▸ Requirement:
Repeat the entries below exactly as they appear, with no pictures.

▸ Data for this exercise:
= = = = = = =
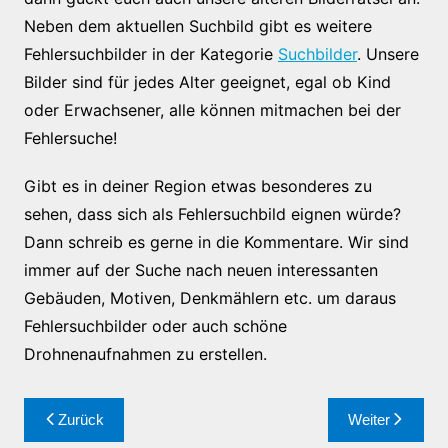
Neben dem aktuellen Suchbild gibt es weitere
Fehlersuchbilder in der Kategorie
Suchbilder
. Unsere
Bilder sind für jedes Alter geeignet, egal ob Kind
oder Erwachsener, alle können mitmachen bei der
Fehlersuche!
Gibt es in deiner Region etwas besonderes zu
sehen, dass sich als Fehlersuchbild eignen würde?
Dann schreib es gerne in die Kommentare. Wir sind
immer auf der Suche nach neuen interessanten
Gebäuden, Motiven, Denkmählern etc. um daraus
Fehlersuchbilder oder auch schöne
Drohnenaufnahmen zu erstellen.
Beitragsnavigation
Zurück
Weiter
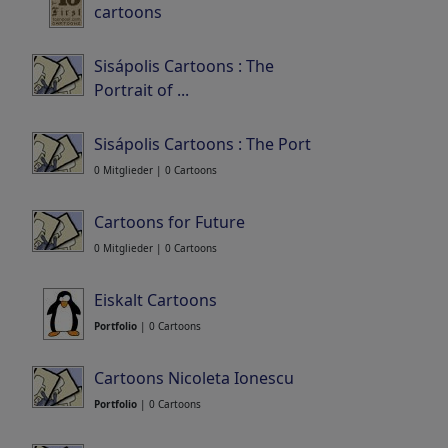
cartoons
8 Mitglieder | 13 Cartoons
Sisápolis Cartoons : The
Portrait of ...
0 Mitglieder | 0 Cartoons
Sisápolis Cartoons : The Port
0 Mitglieder | 0 Cartoons
Cartoons for Future
0 Mitglieder | 0 Cartoons
Eiskalt Cartoons
Portfolio
| 0 Cartoons
Cartoons Nicoleta Ionescu
Portfolio
| 0 Cartoons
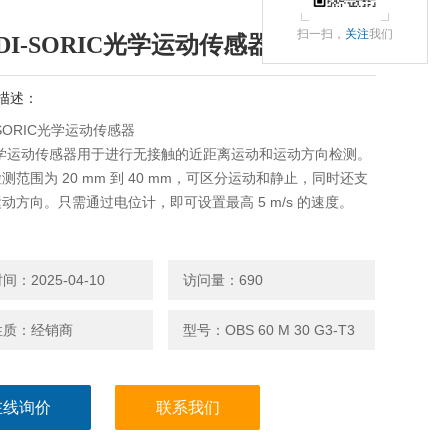
扫一扫，
关注
我们
DI-SORIC光学运动传感器
描述：
-SORIC光学运动传感器
光学运动传感器用于进行无接触的近距离运动和运动方向检测。
测范围为 20 mm 到 40 mm，可区分运动和静止，同时还支
动方向。只需通过电位计，即可设置最高 5 m/s 的速度。
：2025-04-10
访问量：690
性质：经销商
型号：OBS 60 M 30 G3-T3
在线询价
联系我们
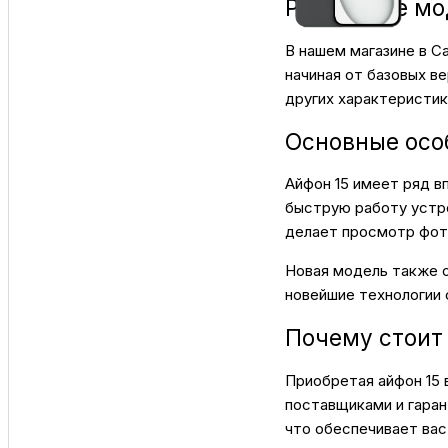
Различные мо
В нашем магазине в С
начиная от базовых ве
других характеристик
Основные особ
Айфон 15 имеет ряд 
быструю работу устро
делает просмотр фот
Новая модель также 
новейшие технологии 
Почему стоит 
Приобретая айфон 15 
поставщиками и гаран
что обеспечивает вас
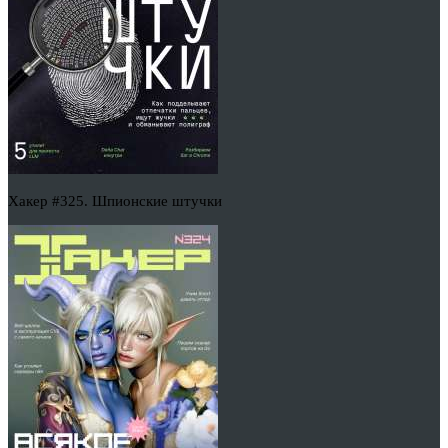
Хакер #325. Шпионские штучки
= = = = = = =
▸ Exercise result:
Neben dem aktuellen Suchbild gibt es weitere
Fehlersuchbilder in der Kategorie
Suchbilder
. Unsere
Bilder sind für jedes Alter geeignet, egal ob Kind
oder Erwachsener, alle können mitmachen bei der
Fehlersuche!
Gibt es in deiner Region etwas besonderes zu
sehen, dass sich als Fehlersuchbild eignen würde?
Dann schreib es gerne in die Kommentare. Wir sind
immer auf der Suche nach neuen interessanten
Gebäuden, Motiven, Denkmählern etc. um daraus
Fehlersuchbilder oder auch schöne
Drohnenaufnahmen zu erstellen.
Beitragsnavigation
Zurück
Weiter
cartoons
8 Mitglieder | 13 Cartoons
Sisápolis Cartoons : The
Portrait of ...
0 Mitglieder | 0 Cartoons
Sisápolis Cartoons : The Port
0 Mitglieder | 0 Cartoons
Cartoons for Future
0 Mitglieder | 0 Cartoons
Eiskalt Cartoons
Portfolio
| 0 Cartoons
Cartoons Nicoleta Ionescu
Portfolio
| 0 Cartoons
扫一扫，
关注
我们
DI-SORIC光学运动传感器
描述：
-SORIC光学运动传感器
光学运动传感器用于进行无接触的近距离运动和运动方向检测。
测范围为 20 mm 到 40 mm，可区分运动和静止，同时还支
动方向。只需通过电位计，即可设置最高 5 m/s 的速度。
：2025-04-10
访问量：690
性质：经销商
型号：OBS 60 M 30 G3-T3
在线询价
联系我们
Различные мо
В нашем магазине в С
начиная от базовых ве
других характеристик
Основные особ
Айфон 15 имеет ряд 
быструю работу устро
делает просмотр фот
Новая модель также 
новейшие технологии 
Почему стоит 
Приобретая айфон 15 
поставщиками и гаран
что обеспечивает вас
Хакер #325. Шпионские штучки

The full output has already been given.